OPINION

Column: Electric vehicles spur startups

Brian Derrick

Most of us are conditioned to think of the auto industry as an elite set of long established brands with the recent addition of headline-grabbing Tesla. The Big Three in the U.S., Germany and Japan are easily the most recognized brands, with KIA from Korea entering the big leagues. Most consumers could not name the next 10 auto OEMs on list.

Largely driven by electrification, the global auto industry in the last decade has seen a massive increase in new entrants. Today there are nearly 300 companies pursuing the development of an electric vehicle.

Mentor is a leader in supplying automotive companies innovative solutions for the design and manufacture of automotive electronics systems. There are 274 companies designing and producing vehicles. Many other companies are working on all-electric passenger vehicles, including cars and light trucks.

So frantic is the pace of new company creation that the best historical analogue almost certainly is to early 20th century Detroit, where well over 100 new automotive companies were formed in a few years, often over drinks at the bar at Hotel Pontchartrain. Back then the auto industry consolidated as the leaders in manufacturing scale and efficiency gained market share. Now the industry is moving from manufacturing to the high tech sector, which expands and contracts regularly as innovations are introduced.

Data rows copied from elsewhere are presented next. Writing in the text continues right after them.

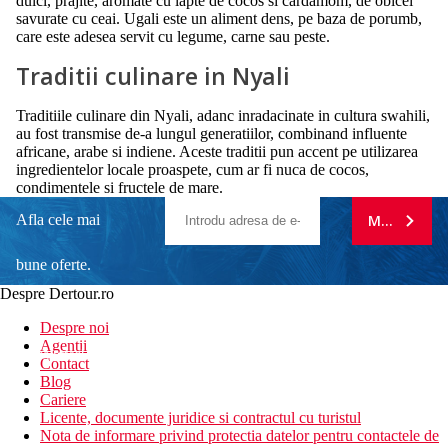
dulci, prajite, aromate cu lapte de cocos si cardamom, de obicei
savurate cu ceai. Ugali este un aliment dens, pe baza de porumb,
care este adesea servit cu legume, carne sau peste.
Traditii culinare in Nyali
Traditiile culinare din Nyali, adanc inradacinate in cultura swahili,
au fost transmise de-a lungul generatiilor, combinand influente
africane, arabe si indiene. Aceste traditii pun accent pe utilizarea
ingredientelor locale proaspete, cum ar fi nuca de cocos,
condimentele si fructele de mare.
Afla cele mai
MA ABONE
bune oferte.
Despre Dertour.ro
Inscrie-te la
Despre noi
Agentii
newsletter!
Contact
Blog
Cariere
Licente, documente juridice si contractul cu turistul
Nota de informare privind protectia datelor pentru contactele de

There is undeniably a technology-driven expansion of activity. Tesla, with its visionary CEO, brought electric cars to the mainstream, at least in familiarity as a viable automobile. Innovation in tech brings in new entrants and then economies of scale and market forces pick a few big winners. Think cell phones, now smart phones.

There’s a number of once-prominent manufacturers/brands (Benefon, Blackberry, Casio, Ericsson, Hitachi, Helio, KDDI Penck, Motorola, Nokia, O2, Panasonic, Sidekick, Sanyo, Sony, Toshiba) whose fortunes have at best been mixed in more recent years.

Samsung and Apple are the current winners and nothing in the near future — not even the Google Pixel with great reviews — seem likely to disrupt the market’s choice of leaders.

That’s one inevitable outcome of the big consolidation and contraction that happened as the industry transitioned to powerful smartphones and broadband mobile data.

One thing most seem to be sure of — tech’s accelerated boom/bust pattern is likely to start impacting the auto industry, which has long lived with a steadier business cycle, one that mostly tracks macroeconomic conditions with barriers of entry preventing any real serious new contenders.

No one knows what 2017 holds for electric vehicles. But I’d say it’s a near certainty that in a decade you’ll be able to name a handful of EV OEMs no one has heard of today.

Brian Derrick is vice president of marketing at Mentor Graphics in Portland, Ore.